▶ **Aim of the task**:
Take the lines of the data below from the very first through the line containing "something else we" and output them exactly, pictures excluded.
= = = = =
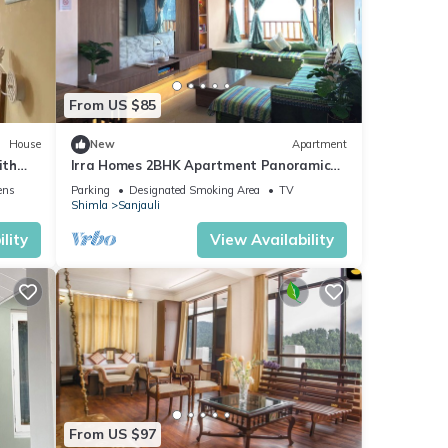
From US $85
House
New
Apartment
ith
Irra Homes 2BHK Apartment Panoramic
Valley View
ens
Parking
Designated Smoking Area
TV
Shimla
Sanjauli
lity
View Availability
From US $97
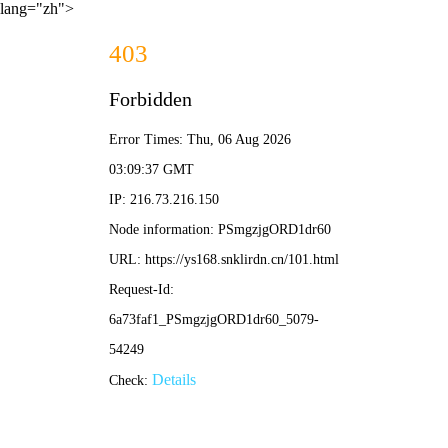
lang="zh">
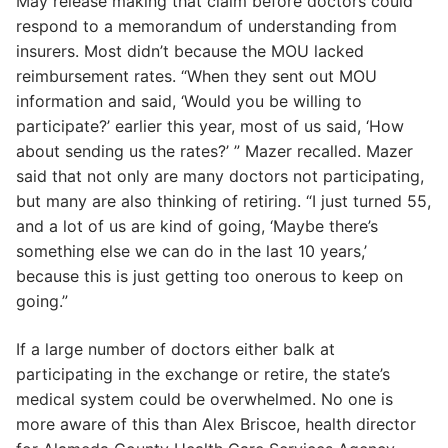
May release making that claim before doctors could
respond to a memorandum of understanding from
insurers. Most didn’t because the MOU lacked
reimbursement rates. “When they sent out MOU
information and said, ‘Would you be willing to
participate?’ earlier this year, most of us said, ‘How
about sending us the rates?’ ” Mazer recalled. Mazer
said that not only are many doctors not participating,
but many are also thinking of retiring. “I just turned 55,
and a lot of us are kind of going, ‘Maybe there’s
something else we can do in the last 10 years,’
because this is just getting too onerous to keep on
going.”
If a large number of doctors either balk at
participating in the exchange or retire, the state’s
medical system could be overwhelmed. No one is
more aware of this than Alex Briscoe, health director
= = = = =
▶ **Solution for this task**:
From US $85
House
New
Apartment
ith
Irra Homes 2BHK Apartment Panoramic
Valley View
ens
Parking
Designated Smoking Area
TV
Shimla
Sanjauli
lity
View Availability
From US $97
lang="zh">
May release making that claim before doctors could
respond to a memorandum of understanding from
insurers. Most didn’t because the MOU lacked
reimbursement rates. “When they sent out MOU
information and said, ‘Would you be willing to
participate?’ earlier this year, most of us said, ‘How
about sending us the rates?’ ” Mazer recalled. Mazer
said that not only are many doctors not participating,
but many are also thinking of retiring. “I just turned 55,
and a lot of us are kind of going, ‘Maybe there’s
something else we can do in the last 10 years,’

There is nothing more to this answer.